São felizes. Sorriso e grandes dentes. Curtem a vida e recebem o sol de um ângulo que só uma área de ocupação, à revelia dos limites da propriedade privada, é capaz de oferecer. Muitas vezes convocam sobrinhas e netas para a convenção, de um verdadeiro feminismo popular, transformando o momento numa roda de conversa animada, cervejas em mãos, nenhum homem a atrapalhar aquele momento de comunhão e empatia, deixadas as tarefas que a sociedade impõe, e mergulhadas, ao lado do velho gato, de cães e pássaros na gaiola, na plenitude de uma tarde regada a cerveja e narrativas.
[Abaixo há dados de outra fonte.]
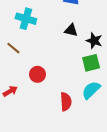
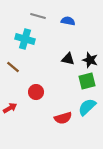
black triangle: (71, 30) -> (68, 59), moved
red semicircle: (66, 102) -> (63, 118), turned 78

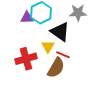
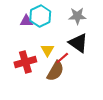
black triangle: (60, 32) -> (78, 43), moved
red line: (63, 55) -> (62, 58), turned -64

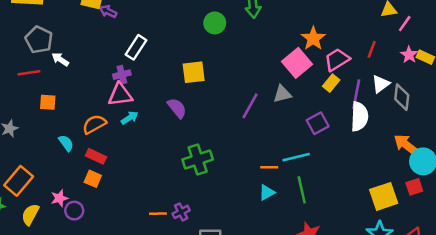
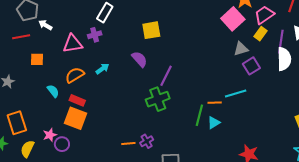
gray triangle: (282, 94) -> (241, 49), moved
pink triangle: (120, 95) -> (73, 44), moved
purple line: (250, 106) -> (166, 76), moved
orange square: (93, 179) -> (76, 118), size x1.6
orange rectangle: (19, 181) -> (17, 123), turned -55
green line: (302, 190) -> (199, 115), moved, turned 30

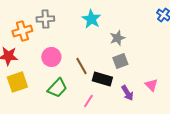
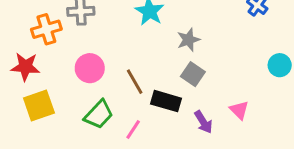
gray square: (120, 61) -> (193, 74), turned -35
pink line: (88, 101) -> (133, 129), moved

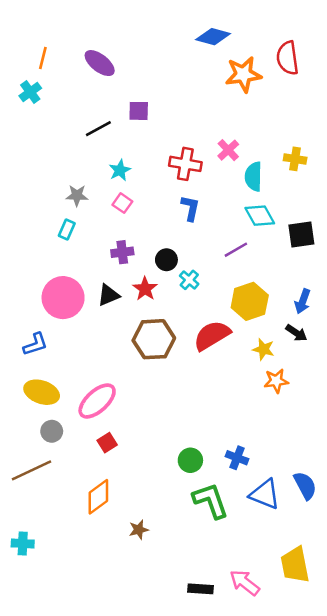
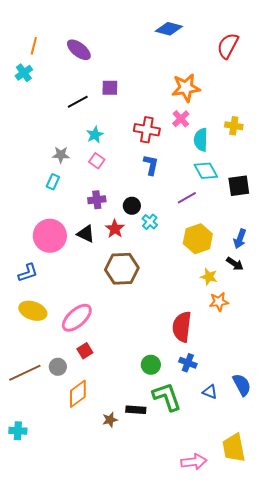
red semicircle: (288, 58) -> (228, 46), turned 36
orange star: (243, 74) -> (186, 88), moved
black triangle: (108, 295) -> (86, 234), turned 48
red semicircle: (212, 335) -> (182, 327), moved, turned -52
gray circle: (52, 431) -> (58, 367), moved
blue triangle: (265, 494) -> (210, 392), size x0.6
pink arrow: (245, 583) -> (194, 462), turned 135
black rectangle: (200, 589) -> (136, 410), moved

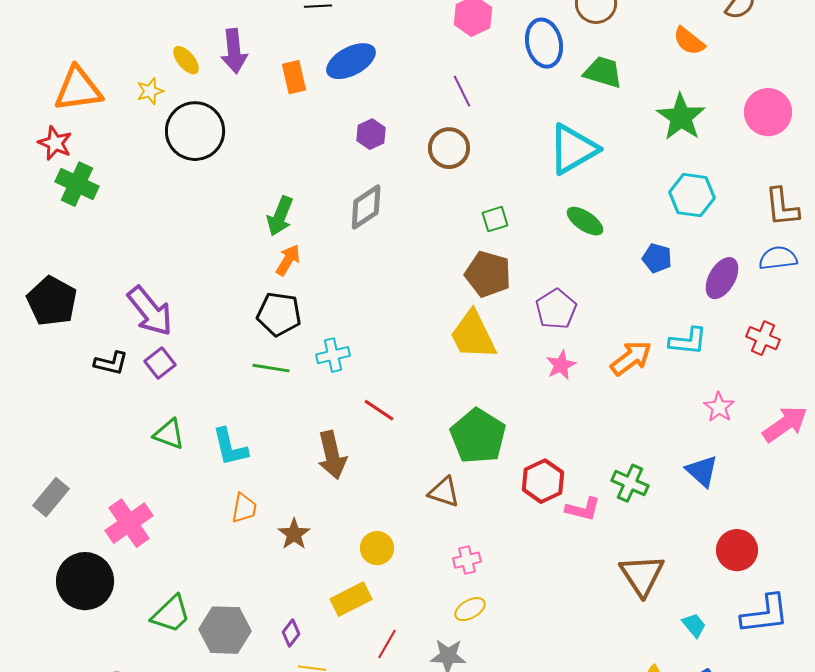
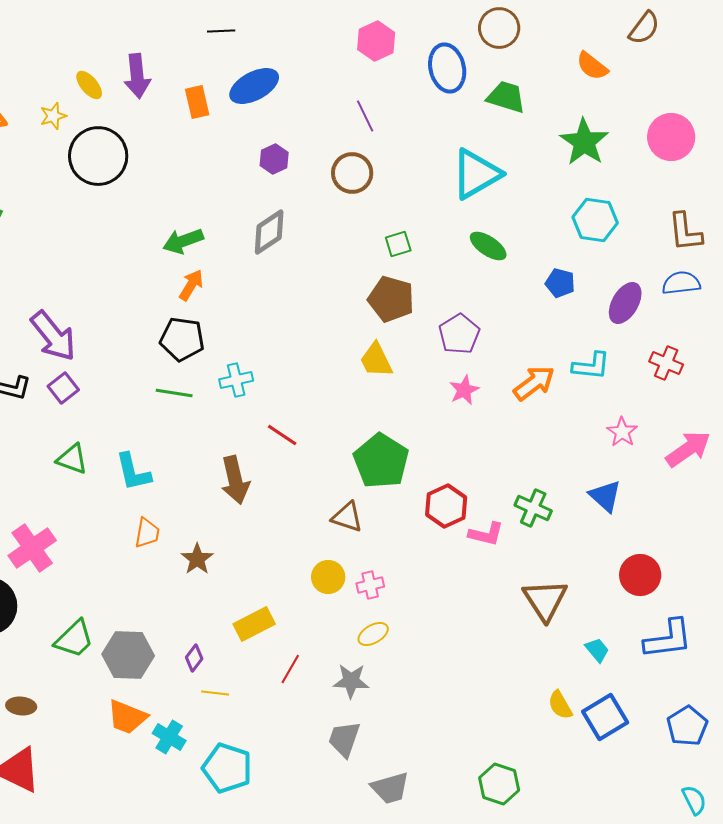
green arrow: (280, 216) -> (183, 241), turned 48
yellow trapezoid: (473, 335) -> (376, 360), size x0.7
yellow circle: (377, 548) -> (328, 577), moved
Das mais jovens para a anciã, da anciã para a mais jovens, a transmissão presencial de conhecimento. Quem dera poder me aproximar e puxar uma cadeira, mas seria um acinte contra a própria fabulação daquele momento. 

Um instante glorioso, carregado de fins de tarde alaranjados, pode-se dizer até grandioso, que não poderia me passar despercebido, mesmo no afã de dar uma volta rápida e logo retomar as tarefas trabalhistas. Por outro lado, aquela tarde, aquela tarde era da roda de mulheres com cervejas nas mãos. Nada, talvez em nenhum lugar do mundo, poderia ser comparado aquele momento, como uma brecha, um pedaço de mosaico quebrado, na janela por onde entra o vento das possíveis coisas boas do mundo.